Example use of MD5: making a MAC
by saucepan (Scribe) on Jan 10, 2001 at 11:19 UTC
    Here's a concrete example of using MD5 to create a message authentication code.

    Say you are writing a CGI script that plays a game with the user. You want to keep score, and give a prize of some kind to the first player who wins 100 games.

    You could keep a list of players and their scores on the server, but this is complex and costly if there are a very large number of players (or a large number of them playing at once), and you don't want to waste server side storage on the vast majority of users who are expected to play two or three games and then give up.
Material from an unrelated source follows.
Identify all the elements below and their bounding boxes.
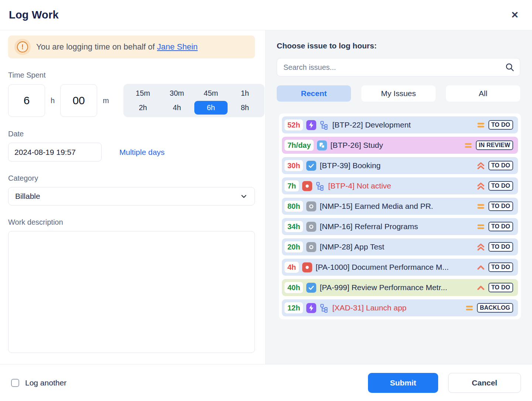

    It would be nice if you could keep their current score in a cookie, but then what is to stop someone from editing their cookies.txt file and setting their score to 99? This is where the MAC comes in:

    use Digest::MD5; # Given a message and key, returns a message authentication code # with the following properties relevant to our example: # - a 22-character string that may contain + / 0-9 a-z A-Z # - any given message and key will always produce the same MAC # - if you don't know the key, it's very hard to guess it # even if you have a message, its MAC, and this source code # - if you have a message, its MAC, and even the key, it's # very hard to find a different message with the same MAC # - even a tiny change to a message, including adding on to # the end of it, will produce a very different MAC sub compute_mac { my ($message, $key) = @_; Digest::MD5::md5_base64($key, Digest::MD5::md5($key, $message)); } # Load a secret key string from somewhere safe my $secret = 'skS>DrF1d:R-6<g8qmm7@Ml}?JQD1C'; # Ensures that an integer score is decorated with it's MAC sub authenticated_score { my $score = shift; my $mac = compute_mac(int($score), $secret); "$score/$mac"; }
    The authenticated_score() sub can be used to decorate a score with a code that's dependent upon both the score and your secret string. Just before you give out a score cookie to a player, run it through authenticated_score() to add the MAC:

    use CGI; use CGI::Cookie; my $score = 1; $score = authenticated_score($score); my $cookie = CGI::Cookie->new(-name => 'score', -value => $score); print header(-cookie=>$cookie);
    Now, when someone presents a score cookie, you can check the MAC to see whether the score is one you handed out or an impostor:

    my %cookies = CGI::Cookie->fetch; $score = $cookies{score}->value; # Eliminate any score that's been tampered with $score = 0 unless $score eq authenticated_score($score);
    Of course, a real program would probably want to do things in a different order:

    my %cookies = CGI::Cookie->fetch; my $score = $cookies{score}->value; $score = 0 unless $score eq authenticated_score($score); # (play game here, adding 1 to $score if this is a win) log_winner() if $score >= 100; $score = authenticated_score($score); my $cookie = CGI::Cookie->new(-name => 'score', -value => $score); print header(-cookie=>$cookie); # (send the rest of your HTML to the player.)
    Hmm, this turned out to be kind of long for a comment. But I spent so long on it I'm going to post it anyway, right after I mention that in a real program you might want to use CGI::EncryptForm instead of doing all this work yourself. :)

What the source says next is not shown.